Colonisation (‘refeudalisation’) of lifeworld- an attempt to control messages, understandings etc. arising in periods of social crisis. Manipulation of people’s desires via distorting representations of needs which via advertising, propaganda etc. attempt to substitute system demands re consumption and bureaucratic control for authentic desires

Implications of colonisation – hidden presence of system within lifeworld. Passes itself off as genuine communication, needs etc. by infiltrating our modes of understanding (p.174)
Parasitic relation of system to lifeworld
Communication reduced to unquestioned stereotypes-
formulaic, clichéd language (are you up to date, have you got value for money etc.). ‘Race’, gender may also fit this model of oppressive typing (see handout). Displacements of agents’ meanings. (ibid., p.174)
‘Structural violence’- Undermines forms of understanding by giving e.g. commercial values to interpersonal interactions (instrumental attitude to others). A kind of ventriloquism –the system speaks through you.
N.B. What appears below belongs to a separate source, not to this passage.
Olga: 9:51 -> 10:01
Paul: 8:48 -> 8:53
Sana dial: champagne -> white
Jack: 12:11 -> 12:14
Habermas’s Communication Model of Rationality
Speech acts integrate, produce consensus- Austin’s speech act theory. Speech brings things about, makes things happen. Produces social integration where there are common symbols as with Parsons’ pattern maintenance.
Systems world is here to stay –unlike Marx for whom the state withers away under socialism returning the system to lifeworld and Gemeinschaft relationships
The system can be controlled via social movements occupying the terrain of the public sphere and pushing it back, so to speak.
Left to its own power and instrumental objectives the system ends up undermining the values that it depends on in order to function- trust and transparency. It does this by its colonisation or instrumentalisation of conduct in the lifeworld. (ibid, p.183)

Criticisms
Assumes a consensus can exist within modern capitalism
Ignores the situatedness of agents’ beliefs in favour of a universal rationality via ideal speech conditions. There may however be a conflictual basis to interaction (see Merleau-Ponty, Sense and Non-Sense or M-P in Feather, Intersubjectivity)
Assumes we give common meanings to common symbols (see also Durkheim and Parsons on this)
Do symbols give meaning and make us act in certain ways or do we give meaning to symbols- Bourdieu’s criticism (Language and Symbolic Power)
Lefebvre: the world of lived experience/lifeworld is the mask of modern capitalism but the life world also colonises, customises, personalises modern capitalism (see Everyday Life in the Modern World, 2006, p.25). Hence agents have more power re the system than Habermas gives credit for.